One of the common questions in Spark interview. There is a lot about this Catalyst Optimizer. Here in this blog I tried my level best to cover it.
What is Catalyst Optimizer?
Spark SQL is one of those component out of all. Spark SQL enables the user to interact with data in SQL fashion. User can write SQL queries and analyse the data. As Spark deals with huge volumes of data, there should be optimized way to do the operations on the data. Optimization is to make a accomplish a job in a more efficient than it is doing. At the core of Spark SQL lies the Catalyst Optimizer. Catalyst optimizer makes use of some advanced programming language features to build optimized queries. Catalyst optimizer was developed using programming construct Scala. Catalyst Optimizer allows both Rule Based optimization and Cost Based optimization. In Rule Based optimization, based on some rules optimizer will determine the execution of the query. In Cost Based optimization, multiple plans for the executions will be developed by optimizer and then calculates the cost. Post that decides the best way to do complete the operation.
Fundamentals of Catalyst Optimizer
Catalyst optimizer makes use of standard features of Scala programming language like pattern matching. Catalyst optimizer contain trees and set of rules to manipulate the trees.
Trees - Main data type that is used in Catalyst Optimizer. Tree is a group of nodes. A node can possess one or more nodes. Nodes are defined as subclasses of TreeNode class and these objects are immutable. They can be manipulated using functional transformations.
Rules - Rules are used to manipulate the tree. We can defines rules as functions from one tree to another.
There will be four phases in executing the Spark SQL query.
- Logical Optimization
- Physical Planning
- Code generation
Analysis - Spark SQL optimization starts from the relation that is to be processed. It can be computed either abstract syntax tree given by SQL parser or by dataframe object. First it constructs an unresolved logical plan and then applies the below steps:
- Search relation by it's name from catalog
- Map the name attributes
- Determine which attributes match to the same value to give them unique ID.
- Propagate and push type through expressions.

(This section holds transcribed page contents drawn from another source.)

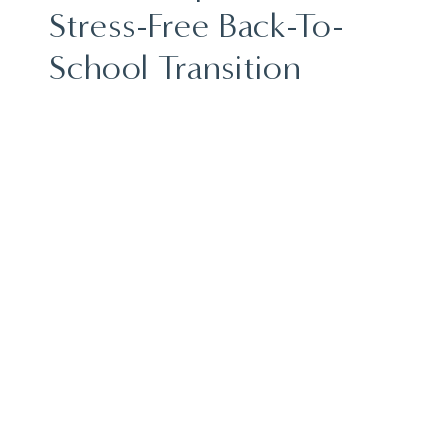
Stress-Free Back-To-
School Transition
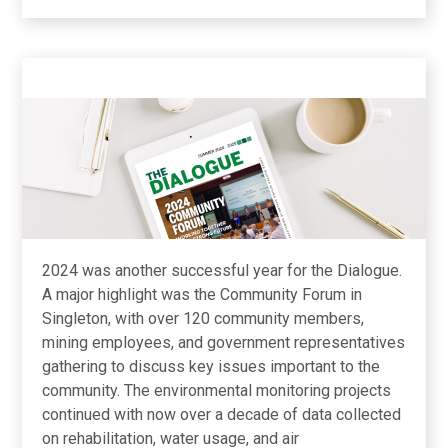
2024 was another successful year for the Dialogue.
A major highlight was the Community Forum in
Singleton, with over 120 community members,
mining employees, and government representatives
gathering to discuss key issues important to the
community. The environmental monitoring projects
continued with now over a decade of data collected
on rehabilitation, water usage, and air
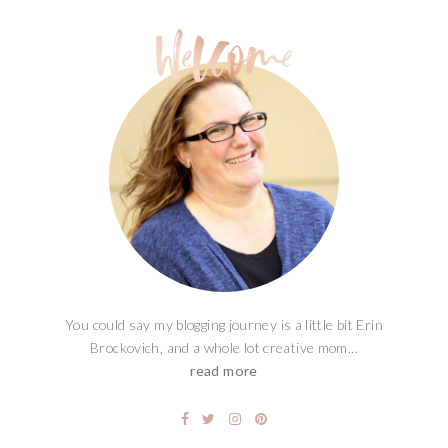
You could say my blogging journey is a little bit Erin
Brockovich, and a whole lot creative mom...
read more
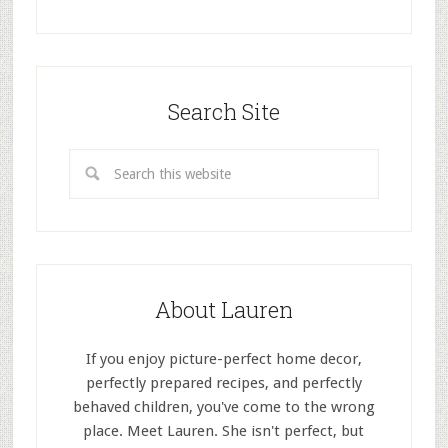
Search Site
About Lauren
If you enjoy picture-perfect home decor,
perfectly prepared recipes, and perfectly
behaved children, you've come to the wrong
place. Meet Lauren. She isn't perfect, but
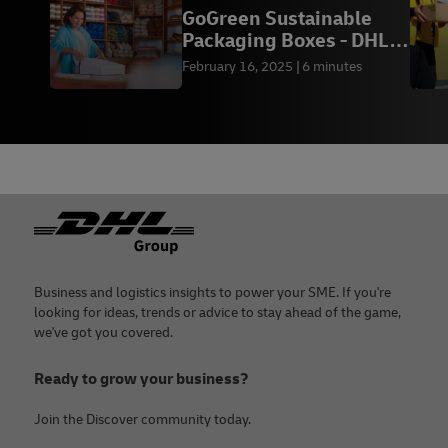
GoGreen Sustainable
Packaging Boxes - DHL
Express Thailand
February 16, 2025
6 minutes
Footer
Business and logistics insights to power your SME. If you're
looking for ideas, trends or advice to stay ahead of the game,
we've got you covered.
Ready to grow your business?
Join the Discover community today.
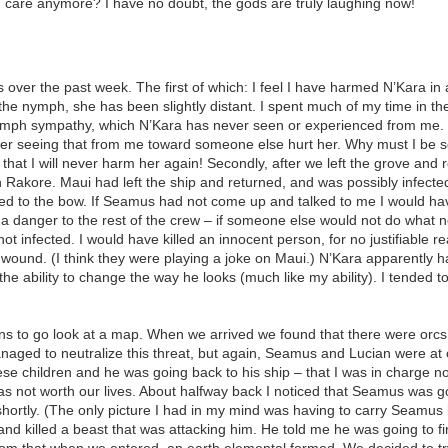
n care anymore? I have no doubt, the gods are truly laughing now!
over the past week. The first of which: I feel I have harmed N’Kara in a
 the nymph, she has been slightly distant. I spent much of my time in th
mph sympathy, which N’Kara has never seen or experienced from me. I 
t her seeing that from me toward someone else hurt her. Why must I be 
hat I will never harm her again! Secondly, after we left the grove and 
Rakore. Maui had left the ship and returned, and was possibly infected
d to the bow. If Seamus had not come up and talked to me I would have 
 a danger to the rest of the crew – if someone else would not do what 
ot infected. I would have killed an innocent person, for no justifiable r
unwound. (I think they were playing a joke on Maui.) N’Kara apparently h
the ability to change the way he looks (much like my ability). I tended to
ruins to go look at a map. When we arrived we found that there were orc
anaged to neutralize this threat, but again, Seamus and Lucian were 
se children and he was going back to his ship – that I was in charge no
s not worth our lives. About halfway back I noticed that Seamus was gon
shortly. (The only picture I had in my mind was having to carry Seamus ba
nd killed a beast that was attacking him. He told me he was going to find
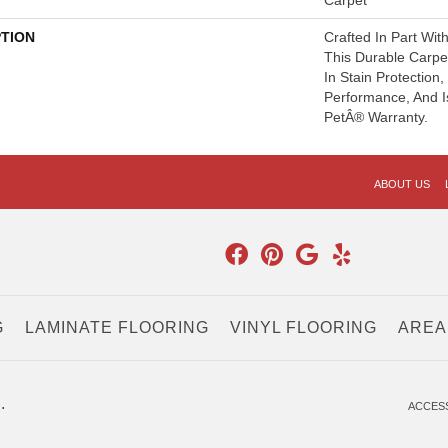
Carpet
PTION
Crafted In Part Wit
This Durable Carpet
In Stain Protection
Performance, And I
PetÂ® Warranty.
ABOUT US
G
LAMINATE FLOORING
VINYL FLOORING
AREA
.
ACCESS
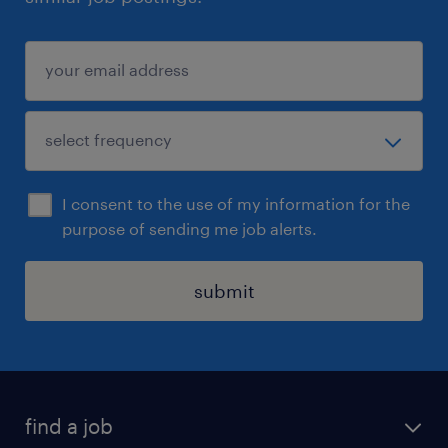
I consent to the use of my information for the
purpose of sending me job alerts.
submit
find a job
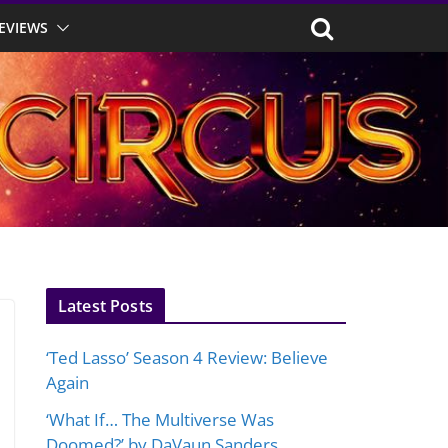
EVIEWS
Latest Posts
‘Ted Lasso’ Season 4 Review: Believe
Again
‘What If… The Multiverse Was
Doomed?’ by DaVaun Sanders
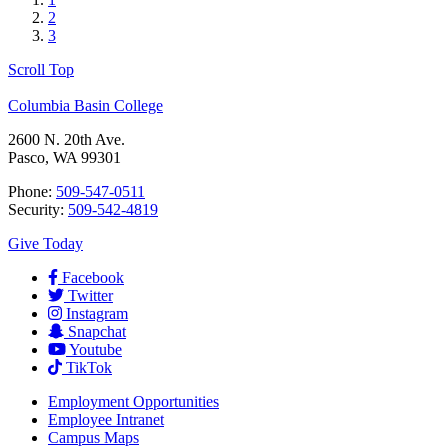
2
3
Scroll Top
Columbia Basin College
2600 N. 20th Ave.
Pasco, WA 99301
Phone:
509-547-0511
Security:
509-542-4819
Give Today
Facebook
Twitter
Instagram
Snapchat
Youtube
TikTok
Employment
Opportunities
Employee Intranet
Campus Maps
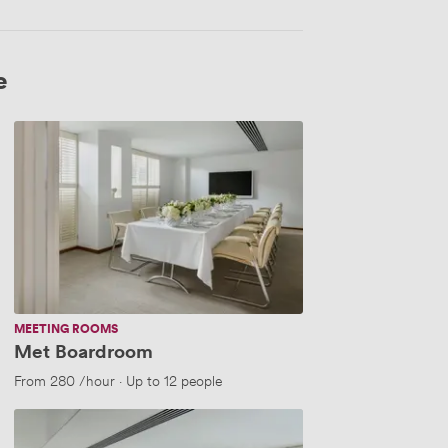
e
Met
Boardroom
MEETING ROOMS
Met Boardroom
 people
From
280
/hour
·
Up to 12 people
Met
Boardroom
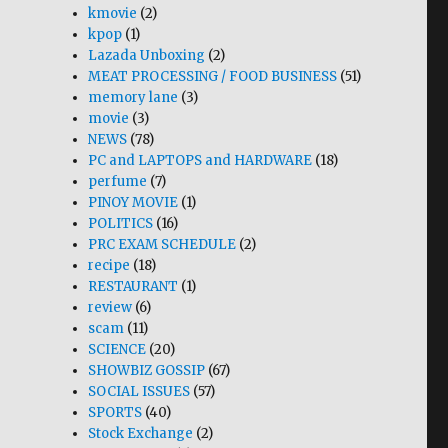
kmovie
(2)
kpop
(1)
Lazada Unboxing
(2)
MEAT PROCESSING / FOOD BUSINESS
(51)
memory lane
(3)
movie
(3)
NEWS
(78)
PC and LAPTOPS and HARDWARE
(18)
perfume
(7)
PINOY MOVIE
(1)
POLITICS
(16)
PRC EXAM SCHEDULE
(2)
recipe
(18)
RESTAURANT
(1)
review
(6)
scam
(11)
SCIENCE
(20)
SHOWBIZ GOSSIP
(67)
SOCIAL ISSUES
(57)
SPORTS
(40)
Stock Exchange
(2)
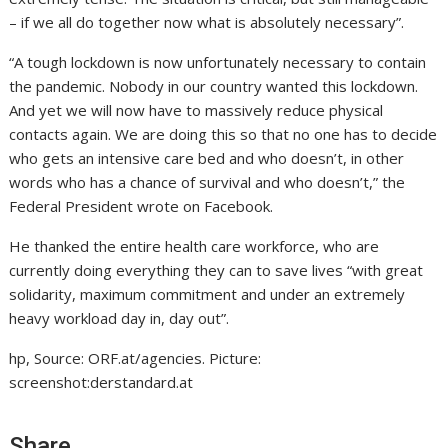
– if we all do together now what is absolutely necessary”.
“A tough lockdown is now unfortunately necessary to contain
the pandemic. Nobody in our country wanted this lockdown.
And yet we will now have to massively reduce physical
contacts again. We are doing this so that no one has to decide
who gets an intensive care bed and who doesn’t, in other
words who has a chance of survival and who doesn’t,” the
Federal President wrote on Facebook.
He thanked the entire health care workforce, who are
currently doing everything they can to save lives “with great
solidarity, maximum commitment and under an extremely
heavy workload day in, day out”.
hp, Source: ORF.at/agencies. Picture:
screenshot:derstandard.at
Share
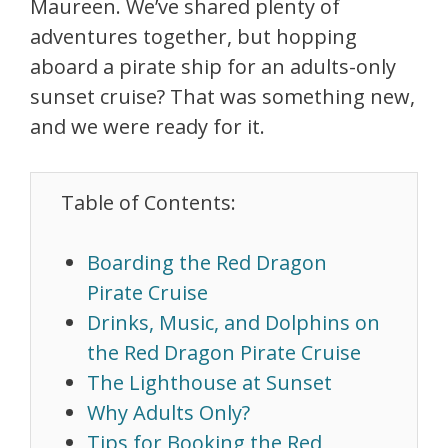
Maureen. We’ve shared plenty of
adventures together, but hopping
aboard a pirate ship for an adults-only
sunset cruise? That was something new,
and we were ready for it.
Table of Contents:
Boarding the Red Dragon
Pirate Cruise
Drinks, Music, and Dolphins on
the Red Dragon Pirate Cruise
The Lighthouse at Sunset
Why Adults Only?
Tips for Booking the Red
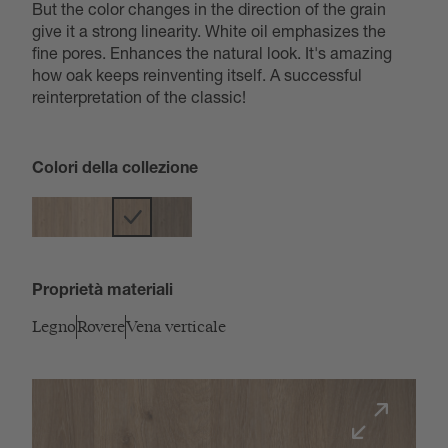
But the color changes in the direction of the grain
give it a strong linearity. White oil emphasizes the
fine pores. Enhances the natural look. It's amazing
how oak keeps reinventing itself. A successful
reinterpretation of the classic!
Colori della collezione
Proprietà materiali
Legno
Rovere
Vena verticale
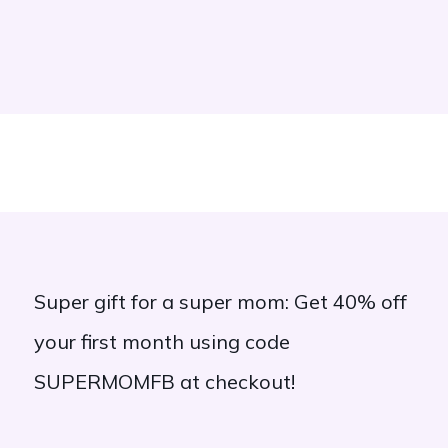
Super gift for a super mom: Get 40% off
your first month using code
SUPERMOMFB at checkout!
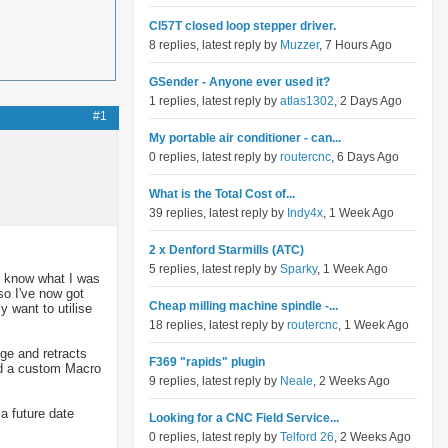
Cl57T closed loop stepper driver.
8 replies, latest reply by
Muzzer
, 7 Hours Ago
GSender - Anyone ever used it?
1 replies, latest reply by
atlas1302
, 2 Days Ago
#1
My portable air conditioner - can...
0 replies, latest reply by
routercnc
, 6 Days Ago
What is the Total Cost of...
39 replies, latest reply by
Indy4x
, 1 Week Ago
2 x Denford Starmills (ATC)
5 replies, latest reply by
Sparky
, 1 Week Ago
't know what I was
so I've now got
Cheap milling machine spindle -...
 want to utilise
18 replies, latest reply by
routercnc
, 1 Week Ago
ge and retracts
F369 "rapids" plugin
ed a custom Macro
9 replies, latest reply by
Neale
, 2 Weeks Ago
 a future date
Looking for a CNC Field Service...
0 replies, latest reply by
Telford 26
, 2 Weeks Ago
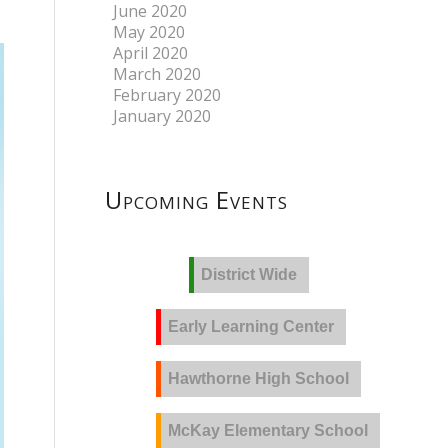
June 2020
May 2020
April 2020
March 2020
February 2020
January 2020
Upcoming Events
District Wide
Early Learning Center
Hawthorne High School
McKay Elementary School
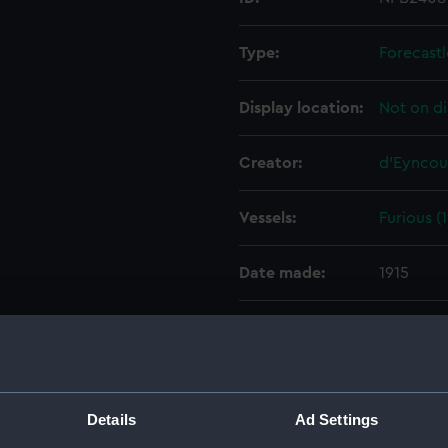
Type:
Forecastl
Display location:
Not on di
Creator:
d'Eyncou
Vessels:
Furious (
Date made:
1915
People:
Sir W. G.
Credit:
© Crown 
Greenwic
Details
Ad Settings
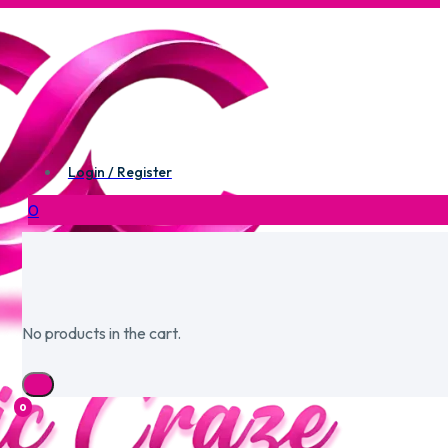
Login / Register
0
No products in the cart.
0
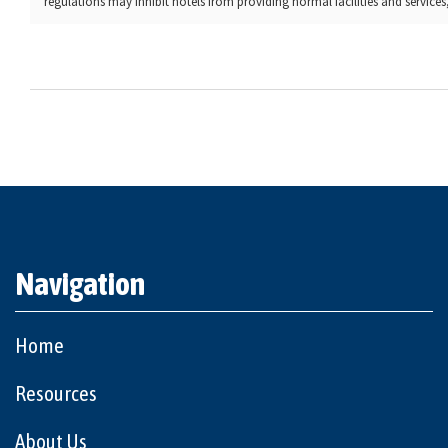
regulations may inhibit hotels from providing normal facilities and services, 
Navigation
Home
Resources
About Us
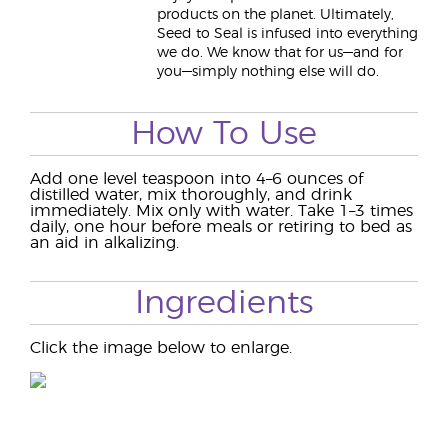
products on the planet. Ultimately,
Seed to Seal is infused into everything
we do. We know that for us—and for
you—simply nothing else will do.
How To Use
Add one level teaspoon into 4–6 ounces of
distilled water, mix thoroughly, and drink
immediately. Mix only with water. Take 1–3 times
daily, one hour before meals or retiring to bed as
an aid in alkalizing.
Ingredients
Click the image below to enlarge.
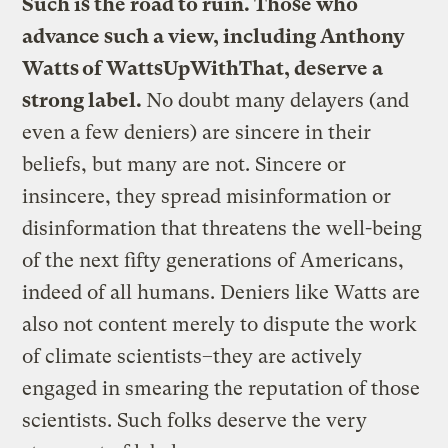
Such is the road to ruin. Those who
advance such a view, including Anthony
Watts of WattsUpWithThat, deserve a
strong label.
No doubt many delayers (and
even a few deniers) are sincere in their
beliefs, but many are not. Sincere or
insincere, they spread misinformation or
disinformation that threatens the well-being
of the next fifty generations of Americans,
indeed of all humans. Deniers like Watts are
also not content merely to dispute the work
of climate scientists–they are actively
engaged in smearing the reputation of those
scientists. Such folks deserve the very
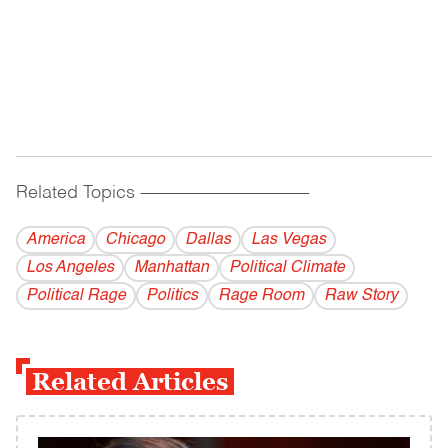
Related Topics
------------------------------------------
America
Chicago
Dallas
Las Vegas
Los Angeles
Manhattan
Political Climate
Political Rage
Politics
Rage Room
Raw Story
Related Articles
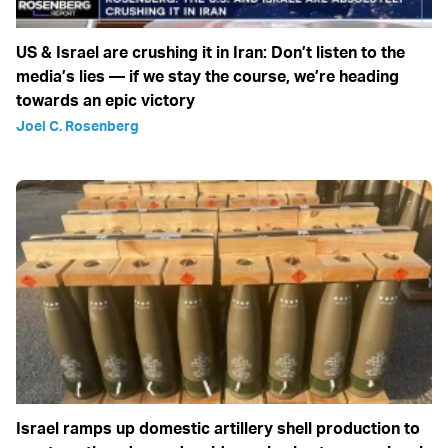
US & Israel are crushing it in Iran: Don’t listen to the
media’s lies — if we stay the course, we’re heading
towards an epic victory
Joel C. Rosenberg
Israel ramps up domestic artillery shell production to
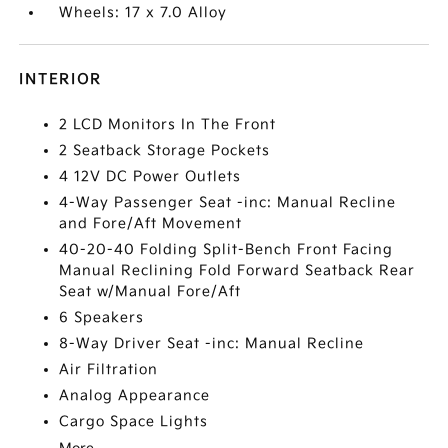
Wheels: 17 x 7.0 Alloy
INTERIOR
2 LCD Monitors In The Front
2 Seatback Storage Pockets
4 12V DC Power Outlets
4-Way Passenger Seat -inc: Manual Recline
and Fore/Aft Movement
40-20-40 Folding Split-Bench Front Facing
Manual Reclining Fold Forward Seatback Rear
Seat w/Manual Fore/Aft
6 Speakers
8-Way Driver Seat -inc: Manual Recline
Air Filtration
Analog Appearance
Cargo Space Lights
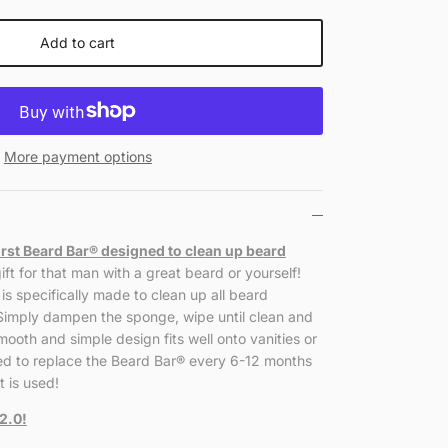
Add to cart
More payment options
irst Beard Bar
®
designed to clean up beard
ift for that man with a great beard or yourself!
is specifically made to clean up all beard
 Simply dampen the sponge, wipe until clean and
mooth and simple design fits well onto vanities or
d to replace the Beard Bar
®
every 6-12 months
 is used!
2.0!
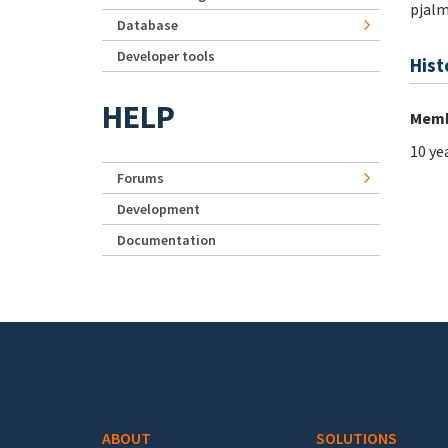
pjal
Database
Developer tools
Hist
HELP
Memb
10 ye
Forums
Development
Documentation
Footer menu
ABOUT
SOLUTIONS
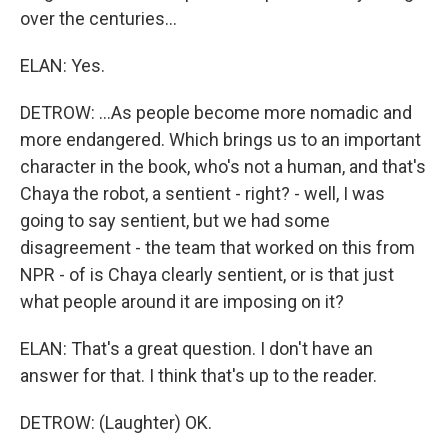
over the centuries...
ELAN: Yes.
DETROW: ...As people become more nomadic and
more endangered. Which brings us to an important
character in the book, who's not a human, and that's
Chaya the robot, a sentient - right? - well, I was
going to say sentient, but we had some
disagreement - the team that worked on this from
NPR - of is Chaya clearly sentient, or is that just
what people around it are imposing on it?
ELAN: That's a great question. I don't have an
answer for that. I think that's up to the reader.
DETROW: (Laughter) OK.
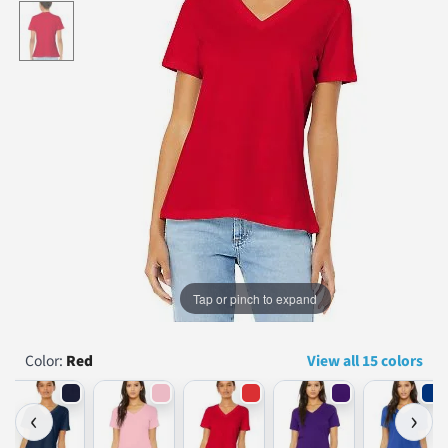
...
Tap or pinch to expand
Color:
Red
View all 15 colors
‹
›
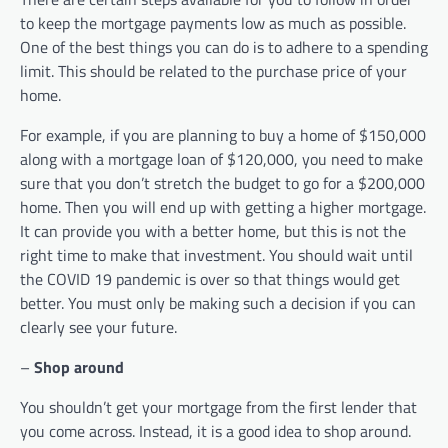
to keep the mortgage payments low as much as possible.
One of the best things you can do is to adhere to a spending
limit. This should be related to the purchase price of your
home.
For example, if you are planning to buy a home of $150,000
along with a mortgage loan of $120,000, you need to make
sure that you don’t stretch the budget to go for a $200,000
home. Then you will end up with getting a higher mortgage.
It can provide you with a better home, but this is not the
right time to make that investment. You should wait until
the COVID 19 pandemic is over so that things would get
better. You must only be making such a decision if you can
clearly see your future.
–
Shop around
You shouldn’t get your mortgage from the first lender that
you come across. Instead, it is a good idea to shop around.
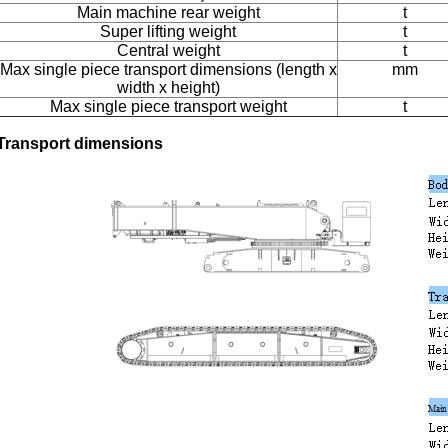
Main machine rear weight
t
Super lifting weight
t
Central weight
t
Max single piece transport dimensions (length x
mm
width x height)
Max single piece transport weight
t
Transport dimensions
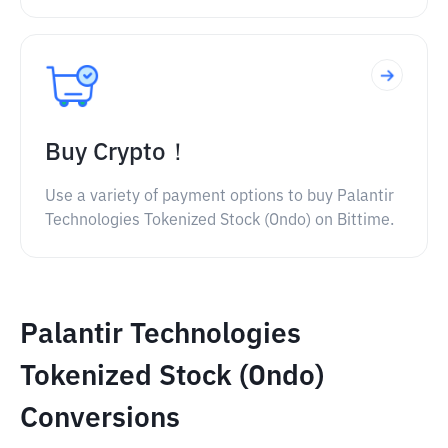
Buy Crypto！
Use a variety of payment options to buy Palantir
Technologies Tokenized Stock (Ondo) on Bittime.
Palantir Technologies
Tokenized Stock (Ondo)
Conversions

Logical Optimization - In this phase, the rule based optimization applied to the logical plan. This includes constant folding, predicate push down, projection pruning and some other rules. It becomes easy to add a rule for various situations.
Physical Planning - In this phase, one or more physical plans will be created from the logical plan, using physical operator that matches the Spark Execution engine. Then based on cost model right plan will be selected. It uses cost-based optimization for selecting the join operations. For small relations it uses broadcast joins. This framework supports high usage of cost based optimization. It can estimate the cost by applying the model recursively for the whole tree. Rule-based optimizations like pipelining projections or filters into one Spark map operation will also be done in Physical planning phase.
Code generation - This is the final phase of execution in which, the Java byte code will be generated that is to be executed on each machine. Catalyst optimizer uses a special feature of Scala called Quasiquotes to generate this byte code. Quasiquotes let the programmatic construction of abstract syntax trees in Scala, which can be fed to compiler to generate byte code. With the help of Catalyst optimizer we can transform the tree representing the expressions in SQL to abstract syntax trees for Scala code to evaluate expressions, post that compile and run the generated byte code.